Luca Bizzarri e la verità su Pippo Baudo: “In questo mondo sarebbe inutile, perché per uno scopritore c’è la brutta notizia che i talenti non servono più. La fama la raggiungi pubblicando la colonscopia del tuo cane”
Luca Bizzarri ricorda Pippo Baudo come corpo, attore, conduttore sempre in pieno controllo del palco (forse troppo?) e rito televisivo. Ma cosa resta oggi del suo lascito, in un’epoca in cui la fama nasce dal nulla? “In questo mondo Baudo sarebbe inutile…”

Foto: Ansa

di Redazione MOW Redazione MOW

Luca Bizzarri ha deciso di dedicare una puntata del suo podcast “Non hanno un amico” al ricordo di Pippo Baudo, morto a 89 anni: “Pippo Baudo era soprattutto un corpo, un corpo che ha segnato le nostre vite a livello fisico, un corpo che avremmo potuto riconoscere tra milioni, alto, con arti lunghi e dinoccolati, coi piedi grandi, le mani lunghe, che sapevano respingere gli assalti dei contestatori, ma anche accarezzare la tastiera di un pianoforte. E dentro quel corpo si erano sviluppati dei talenti regalati dalla terra, dalla sua terra, la Sicilia. Uno di quelli era il saper recitare”.

Prosegue Bizzarri: “Pippo Baudo avrebbe voluto fare l'attore. Ma Pippo Baudo era un attore. Un attore che andava in scena con la parte del conduttore a memoria, pronto a improvvisare alla bisogna, pronto a reagire agli accidenti del palco, tanto celermente che tutti noi abbiamo pensato che dietro alcuni di quegli accidenti ci fosse lui stesso, che come molti grandi attori era primariamente autore, sapeva scrivere le sue parti e creare tensioni e rilasci”.

Fiorello con Pippo Baudo
Fiorello con Pippo Baudo Ansa

In più, tratto fondamentale per un buon autore, per Bizzarri Baudo “era maestro nel riconoscere i talenti altrui, valorizzarli, farli rendere, farli diventare corpo. E anche il ricordo di Baudo sarà il suo corpo, in un mondo che sta andando verso i primi piani così odiati dai registi del Novecento, da Monicelli su tutti, quando il corpo era un tratto fondamentale perché il corpo non mente nemmeno nella recita, perché le lacrime si fingono ma le ginocchia tremanti no. E chissà quando e se hanno mai tremato quelle di Pippo Baudo, che sul palco dava l'impressione di avere sempre tutto sotto controllo, anche quando le prove erano complesse, come quella di dare lui in diretta la notizia della morte di Claudio Villa durante il Festival di Sanremo del 1987. […] In quel momento davanti alla televisione c'erano 18 milioni di italiani e Baudo unì la tragicità della morte al senso dello spettacolo puro, compiendo un rito quasi sacro, appunto consacrando sul suo palcoscenico uno dei più grandi cantanti del Novecento”.

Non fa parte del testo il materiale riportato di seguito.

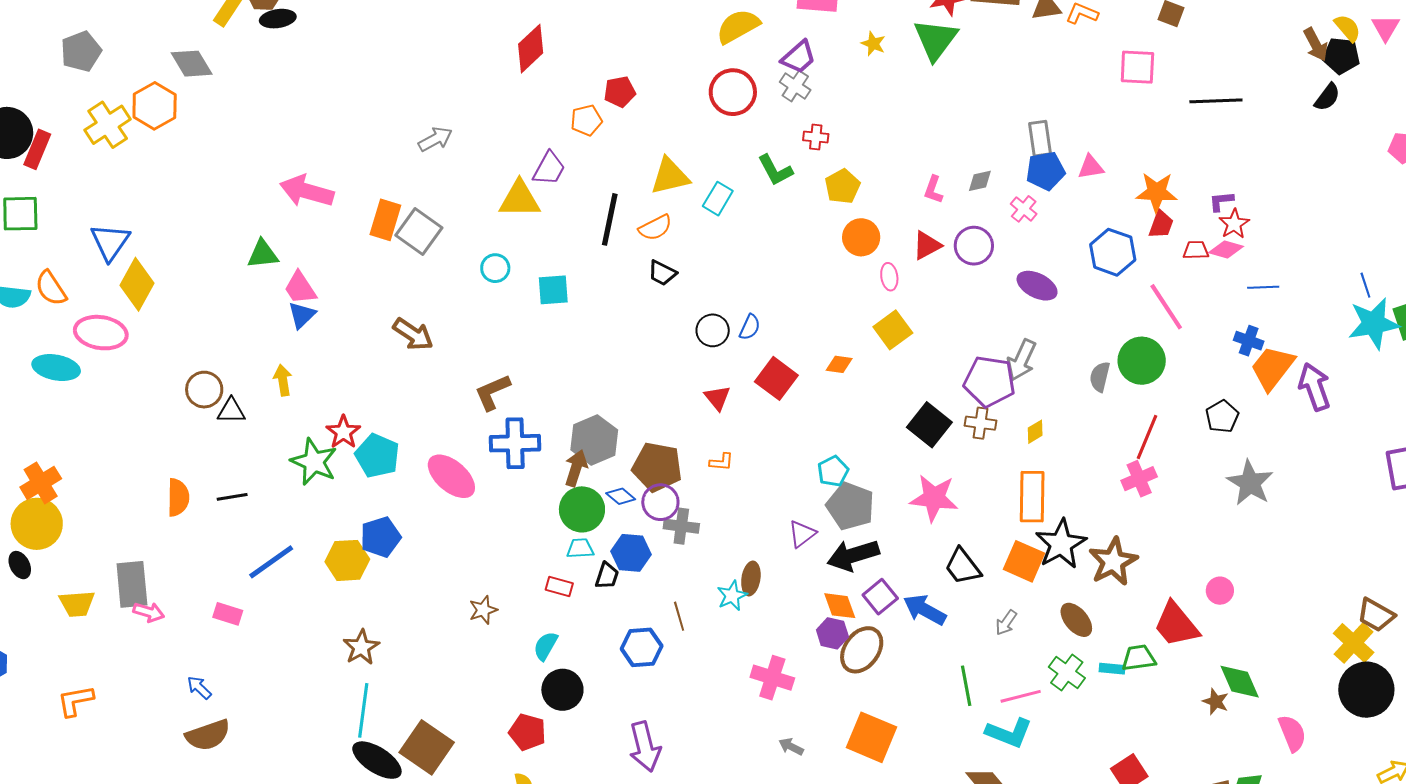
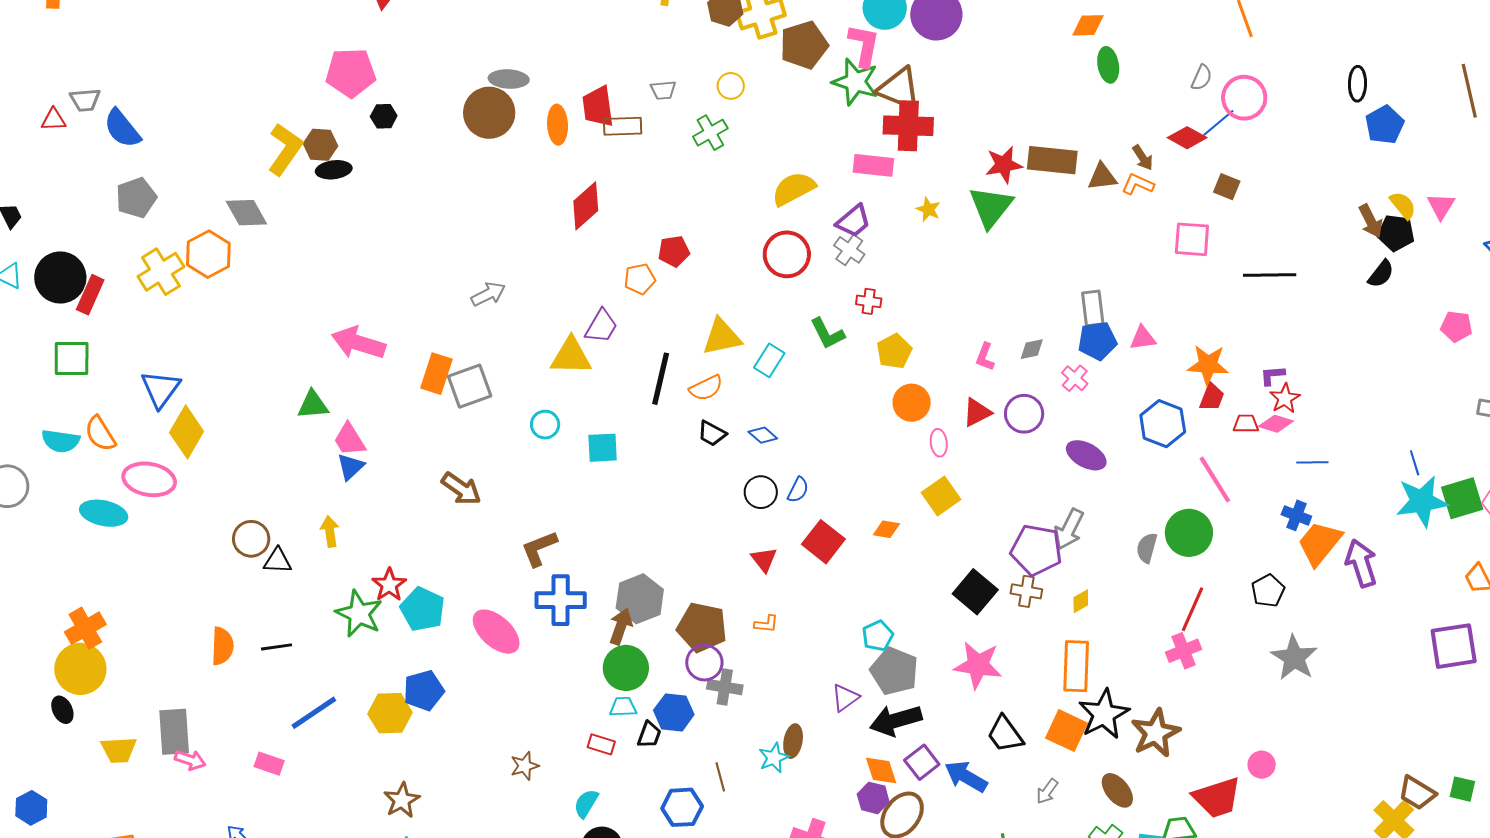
gray square: (419, 231) -> (470, 386), turned 33
blue diamond: (621, 496) -> (763, 435), moved
red trapezoid: (1176, 625) -> (1217, 798), turned -70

Cosa rimane di Baudo? “Pippo Baudo non c'è più. La sua televisione non c'è più da prima di lui, perché per uno scopritore di talenti c'è solo una brutta notizia, che i talenti non servano più. E noi viviamo quel tempo lì adesso, il tempo senza talenti, in cui la fama la raggiungi indicando per terra, cucinando il tonno in scatola, pubblicando la colonscopia del tuo cane, raccontando i cazzi tuoi. Un mondo dove Baudo sarebbe inutile. sarebbe inutile la sua cultura, la sua professionalità, il suo corpo. Che viva Pippo Baudo”, conclude Bizzarri.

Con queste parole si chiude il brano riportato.